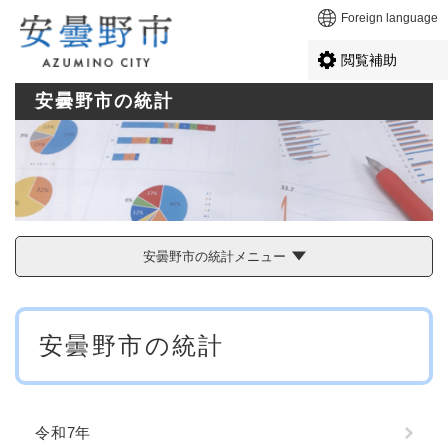
ペ
メニューを飛ばして本文へ
Foreign language
ー
ジ
閲覧補助
の
先
安曇野市の統計
頭
で
す
。
安曇野市の統計メニュー
本
安曇野市の統計
文
令和7年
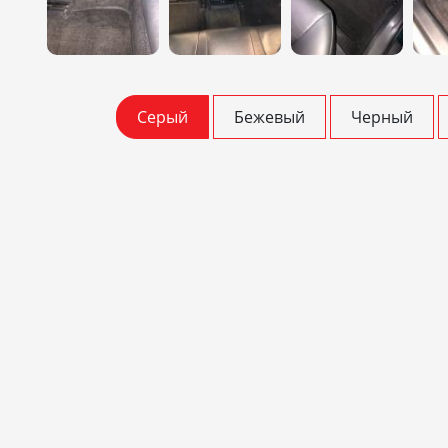
Серый
Бежевый
Черный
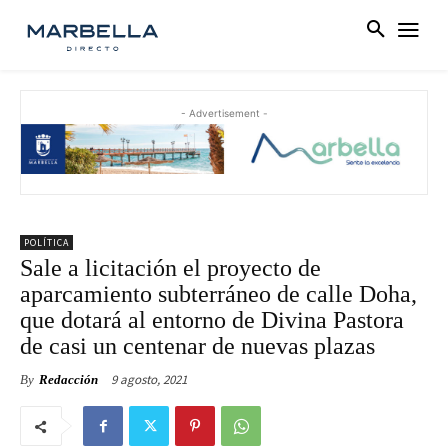
- Advertisement -
POLÍTICA
Sale a licitación el proyecto de
aparcamiento subterráneo de calle Doha,
que dotará al entorno de Divina Pastora
de casi un centenar de nuevas plazas
9 agosto, 2021
By
Redacción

### Exercise instructions
Quote every entry exactly, with the pictures omitted.

### Result of the exercise
ペ
メニューを飛ばして本文へ
Foreign language
ー
ジ
閲覧補助
の
先
安曇野市の統計
頭
で
す
。
安曇野市の統計メニュー
本
安曇野市の統計
文
令和7年
Серый
Бежевый
Черный
- Advertisement -
POLÍTICA
Sale a licitación el proyecto de
aparcamiento subterráneo de calle Doha,
que dotará al entorno de Divina Pastora
de casi un centenar de nuevas plazas
9 agosto, 2021
By
Redacción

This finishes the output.